* Work required *
An exact repetition of the data below, without images, is the expected answer.

* The input *
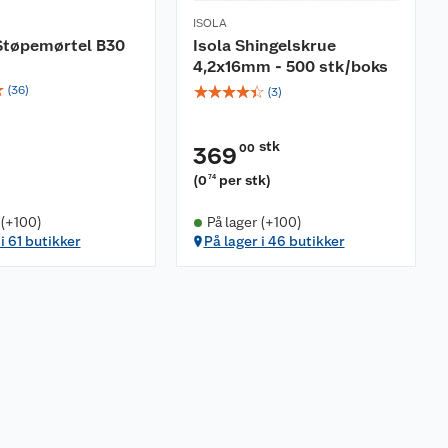
ISOLA
Støpemørtel B30
Isola Shingelskrue
4,2x16mm - 500 stk/boks
☆
☆
☆
☆
☆
☆
(
36
)
(
3
)
stk
00
369
(
0
per stk
)
74
 (+100)
På lager (+100)
i 61 butikker
På lager i 46 butikker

* Written solution *
ISOLA
Støpemørtel B30
Isola Shingelskrue
4,2x16mm - 500 stk/boks
☆
☆
☆
☆
☆
☆
(
36
)
(
3
)
stk
00
369
(
0
per stk
)
74
 (+100)
På lager (+100)
i 61 butikker
På lager i 46 butikker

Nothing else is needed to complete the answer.